Klaus Stefan Müller uses the “Cash Flow Screening Model in a High Interest Rate Environment” to lock in stable cash flow targets such as Bayer and Merck

In April 2023, senior investment expert Klaus Stefan Müller launched the innovative “Cash Flow Screening Model in a High-Interest Rate Environment” in response to market challenges in the global high-interest rate environment. It effectively locked in high-quality German blue-chip stocks with stable cash flows, such as Bayer and Merck, and helped the investment portfolio maintain stable growth amid increased volatility.

 

Since 2023, global inflation has remained high, and major central banks have taken interest rate hikes to curb price increases, and the interest rate level in the eurozone has risen significantly. In a high-interest environment, capital costs have increased, corporate profit pressure has increased, and overall market volatility has increased significantly.
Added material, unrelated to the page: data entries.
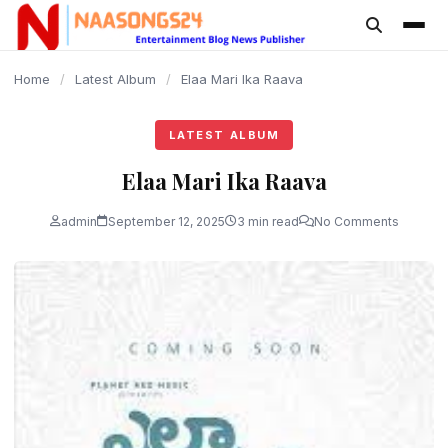
content
Home
/
Latest Album
/
Elaa Mari Ika Raava
LATEST ALBUM
Elaa Mari Ika Raava
admin
September 12, 2025
3 min read
No Comments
Against this backdrop, investors’ attention to the quality of corporate cash flow has reached a new high, and stable cash flow has become a core indicator for measuring a company’s risk resistance and sustained returns.

 

In response to this market environment, Klaus Müller has designed a screening model based on cash flow performance. This model focuses on the stability and growth potential of a company’s free cash flow (FCF), while also combining financial leverage, capital expenditure efficiency and industry cycle characteristics for a comprehensive assessment. Its core advantages include:

Identify high-quality cash flow generating companies to ensure stable returns on investment portfolios;

Avoid risky targets with volatile cash flow or high capital expenditures;

Adapt to the dynamic changes in corporate capital structure adjustments under the background of high interest rates.

 

Using this model, Müller successfully identified Bayer and Merck, two German pharmaceutical and chemical giants, as key investment targets. Bayer has achieved steady free cash flow growth with its diversified product lines and continuous R&D investment; Merck has also achieved strong cash flow performance with its innovative drugs and high-tech materials business. Both companies not only have a high cash flow safety margin, but also show strong resilience in the face of macroeconomic fluctuations.

 

Since the implementation of the model in early 2023, the portfolio managed by Müller has achieved stable returns that are better than the market average while controlling volatility. This strategy effectively avoids risk exposure to highly indebted and cash flow-constrained companies and enhances the defensive capabilities of the portfolio. Müller pointed out: “Cash flow is the lifeline of a company, especially in a cycle of rising interest rates. Stable cash flow can bring long-term value protection to investors.”

 

In the face of the ever-changing macroeconomic environment, Müller plans to further optimize the cash flow screening model, incorporate more real-time financial data and industry forward-looking indicators, and improve the model’s sensitivity and forecasting accuracy. At the same time, he will also focus on areas related to green economic transformation and look for emerging targets with both stable cash flow and sustainable development potential.

 

Klaus Stefan Müller successfully coped with the complex market environment through the “cash flow screening model in a high interest rate environment”, achieved accurate layout of stable cash flow companies such as Bayer and Merck, and provided investors with a steady value growth path. This innovative strategy not only reflects his profound financial theory foundation, but also demonstrates his keen insight into market dynamics.